Sunday, February 15, 2009

The Collyer Brothers

As mentioned in our most recent column (but perhaps more relevant to our "A Field Guide to Collectors" column), the Collyer Brothers are fascinating. They just are. It's one of those tabloid stories that you feel guilty for being intrigued by, but you just can't look away! Homer (1881 to 1947) and Langley Collyer (1885 to 1947) have become synonymous with complusive hoarding, and their Harlem brownstone set a benchmark for filth and disarray that would seem impossible to surpass. Sons of a prominent Manhattan doctor, the boys were both educated at Columbia University and were well-known for their eccentricities early in life. Their father abandoned the family in the late 1910s, and both their father and mother had passed away by 1929.

This is the point at which things really seem to venture off the beaten path. The Collyers moved their inherited possessions into their Harlem home and retreated even further into their odd and reclusive lifestyle. Of course, the attention their behavior drew only created more problems for them, providing fodder for their blossoming paranoia. Rumors about the house and its contents abounded, so of course, it became a target for burglars, thugs and teenage boys trying to prove their bravery. The Collyer brothers responded with the full force of their mental illness, boarding up the house, laying booby traps for potential invaders, and severing virtually all ties with the outside world.

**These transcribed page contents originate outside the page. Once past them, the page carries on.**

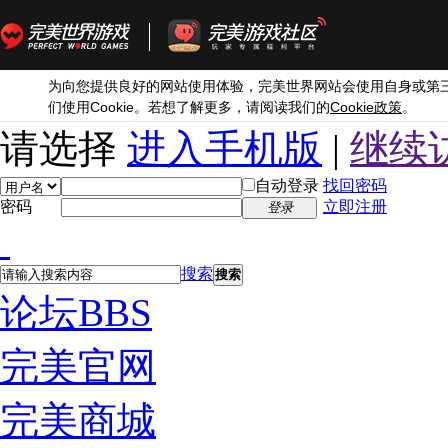
为向您提供良好的网站使用体验，完美世界网站会使用自身或第
Cookie
Cookie
们使用
。若想了解更多，请阅读我们的
政策
。
请选择
进入手机版
|
继续
自动登录
找回密码
密码
立即注册
登录
搜索
搜索
论坛
BBS
完美官网
完美商城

By the end of the 1930s, all utilities to the house had been shut off due to lack of payment, and Homer Collyer had gone blind from health complications. Langley continued to venture all over the city, dragging home junk, often under cover of darkness. Little was seen or heard from them until the local police received an anonymous tip on March 21, 1947 that there was a dead body in the house. The sheer mass of the Collyers' junk stymied the initial efforts of the police to investigate, but eventually, they were able to gain access to a room on the second floor. After two hours of searching, Homer Collyer's body was discovered, but he was clearly not the source of the stench of decomposition, being dead only a few hours.

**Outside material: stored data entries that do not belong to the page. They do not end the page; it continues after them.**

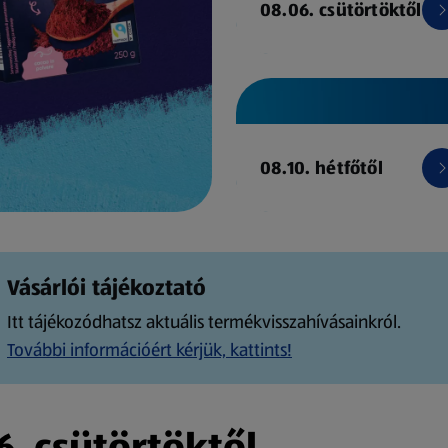
08.06. csütörtöktől
08.10. hétfőtől
Vásárlói tájékoztató
Itt tájékozódhatsz aktuális termékvisszahívásainkról.
További információért kérjük, kattints!
. csütörtöktől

As impossible as it seems, it took police more than two weeks to locate the body of Langley Collyer in the house, a mere ten feet away from where his brother's body had been discovered. Tragically, Langley had fallen victim to one of his own booby traps, leaving Homer to starve, too blind and incapacitated to escape.

Among the items removed from the Collyer house, aside from mountains of newspapers and books, were fourteen pianos, a Model T chassis, pickled human organs, and the folding top of a horse-drawn carriage. This photograph, from the collection of the New York Public Library via Wikipedia, offers a sense of the sheer volume of "stuff" that had to be cleared away.